Exercise instructions: Leave out the pictures and repeat the entries below verbatim.

Supplied entries:
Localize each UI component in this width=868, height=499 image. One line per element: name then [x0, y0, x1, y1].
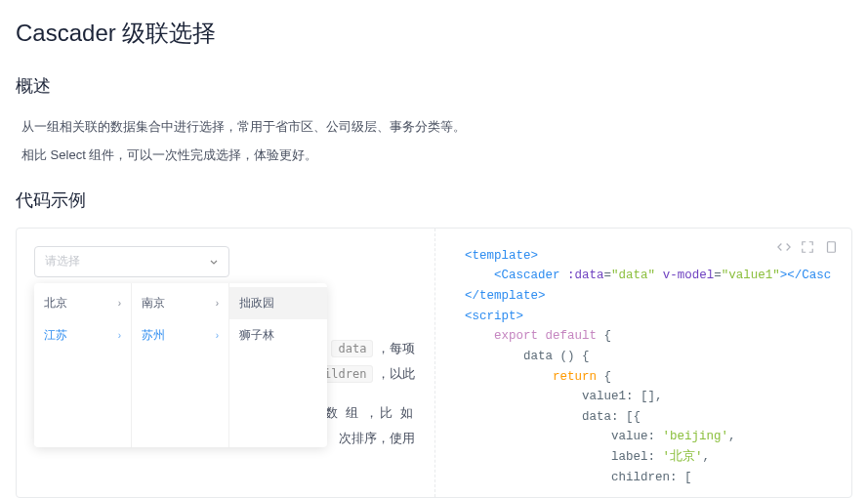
- cascader-trigger[interactable]: 请选择: [34, 246, 229, 277]
- cascader-item-jiangsu[interactable]: 江苏 ›: [34, 319, 131, 352]
- cascader-item-beijing[interactable]: 北京 ›: [34, 287, 131, 319]
- page-title: Cascader 级联选择: [16, 18, 852, 49]
- cascader-item-zhuozhengyuan[interactable]: 拙政园: [229, 287, 327, 319]
- code-block: <template> <Cascader :data="data" v-mode…: [465, 246, 838, 488]
- cascader-col-3: 拙政园 狮子林: [229, 283, 327, 447]
- overview-heading: 概述: [16, 74, 852, 98]
- overview-p1: 从一组相关联的数据集合中进行选择，常用于省市区、公司级层、事务分类等。: [21, 115, 852, 138]
- demo-container: 请选择 北京 › 江苏 › 南京 ›: [16, 228, 852, 499]
- demo-left-panel: 请选择 北京 › 江苏 › 南京 ›: [17, 229, 434, 498]
- copy-icon[interactable]: [824, 240, 838, 254]
- code-actions: [777, 240, 838, 254]
- overview-section: 从一组相关联的数据集合中进行选择，常用于省市区、公司级层、事务分类等。 相比 S…: [16, 115, 852, 167]
- overview-p2: 相比 Select 组件，可以一次性完成选择，体验更好。: [21, 144, 852, 166]
- chevron-down-icon: [209, 253, 219, 270]
- cascader-item-nanjing[interactable]: 南京 ›: [132, 287, 228, 319]
- chevron-right-icon: ›: [118, 330, 121, 341]
- cascader-item-label: 苏州: [142, 327, 165, 344]
- text-fragment: ，以此: [373, 366, 415, 381]
- cascader-dropdown: 北京 › 江苏 › 南京 › 苏州 ›: [34, 283, 327, 447]
- cascader-item-label: 江苏: [44, 327, 67, 344]
- fullscreen-icon[interactable]: [801, 240, 814, 254]
- cascader-placeholder: 请选择: [45, 253, 80, 270]
- demo-right-panel: <template> <Cascader :data="data" v-mode…: [434, 229, 851, 498]
- chevron-right-icon: ›: [216, 298, 219, 309]
- examples-heading: 代码示例: [16, 188, 852, 212]
- cascader-item-label: 拙政园: [239, 295, 274, 312]
- svg-rect-0: [828, 242, 836, 253]
- cascader-item-suzhou[interactable]: 苏州 ›: [132, 319, 228, 352]
- cascader-item-label: 南京: [142, 295, 165, 312]
- cascader-col-2: 南京 › 苏州 ›: [132, 283, 229, 447]
- cascader-col-1: 北京 › 江苏 ›: [34, 283, 132, 447]
- cascader-item-shizilin[interactable]: 狮子林: [229, 319, 327, 352]
- cascader-item-label: 狮子林: [239, 327, 274, 344]
- cascader-item-label: 北京: [44, 295, 67, 312]
- code-icon[interactable]: [777, 240, 791, 254]
- text-fragment: ，每项: [373, 341, 415, 355]
- chevron-right-icon: ›: [216, 330, 219, 341]
- inline-code: data: [331, 340, 373, 357]
- chevron-right-icon: ›: [118, 298, 121, 309]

Response area:
Localize each UI component in this width=868, height=499 image. One line per element: name then [x0, y0, x1, y1].
- cascader-trigger[interactable]: 请选择: [34, 246, 229, 277]
- cascader-item-jiangsu[interactable]: 江苏 ›: [34, 319, 131, 352]
- cascader-item-beijing[interactable]: 北京 ›: [34, 287, 131, 319]
- page-title: Cascader 级联选择: [16, 18, 852, 49]
- cascader-item-zhuozhengyuan[interactable]: 拙政园: [229, 287, 327, 319]
- code-block: <template> <Cascader :data="data" v-mode…: [465, 246, 838, 488]
- cascader-col-3: 拙政园 狮子林: [229, 283, 327, 447]
- overview-heading: 概述: [16, 74, 852, 98]
- overview-p1: 从一组相关联的数据集合中进行选择，常用于省市区、公司级层、事务分类等。: [21, 115, 852, 138]
- demo-container: 请选择 北京 › 江苏 › 南京 ›: [16, 228, 852, 499]
- demo-left-panel: 请选择 北京 › 江苏 › 南京 ›: [17, 229, 434, 498]
- copy-icon[interactable]: [824, 240, 838, 254]
- code-actions: [777, 240, 838, 254]
- overview-section: 从一组相关联的数据集合中进行选择，常用于省市区、公司级层、事务分类等。 相比 S…: [16, 115, 852, 167]
- overview-p2: 相比 Select 组件，可以一次性完成选择，体验更好。: [21, 144, 852, 166]
- chevron-down-icon: [209, 253, 219, 270]
- cascader-item-nanjing[interactable]: 南京 ›: [132, 287, 228, 319]
- chevron-right-icon: ›: [118, 330, 121, 341]
- cascader-item-label: 苏州: [142, 327, 165, 344]
- text-fragment: ，以此: [373, 366, 415, 381]
- cascader-dropdown: 北京 › 江苏 › 南京 › 苏州 ›: [34, 283, 327, 447]
- cascader-item-label: 江苏: [44, 327, 67, 344]
- fullscreen-icon[interactable]: [801, 240, 814, 254]
- cascader-placeholder: 请选择: [45, 253, 80, 270]
- demo-right-panel: <template> <Cascader :data="data" v-mode…: [434, 229, 851, 498]
- chevron-right-icon: ›: [216, 298, 219, 309]
- examples-heading: 代码示例: [16, 188, 852, 212]
- cascader-item-label: 拙政园: [239, 295, 274, 312]
- svg-rect-0: [828, 242, 836, 253]
- cascader-item-suzhou[interactable]: 苏州 ›: [132, 319, 228, 352]
- cascader-item-label: 南京: [142, 295, 165, 312]
- cascader-col-2: 南京 › 苏州 ›: [132, 283, 229, 447]
- cascader-col-1: 北京 › 江苏 ›: [34, 283, 132, 447]
- cascader-item-shizilin[interactable]: 狮子林: [229, 319, 327, 352]
- cascader-item-label: 狮子林: [239, 327, 274, 344]
- cascader-item-label: 北京: [44, 295, 67, 312]
- code-icon[interactable]: [777, 240, 791, 254]
- text-fragment: ，每项: [373, 341, 415, 355]
- chevron-right-icon: ›: [216, 330, 219, 341]
- inline-code: data: [331, 340, 373, 357]
- chevron-right-icon: ›: [118, 298, 121, 309]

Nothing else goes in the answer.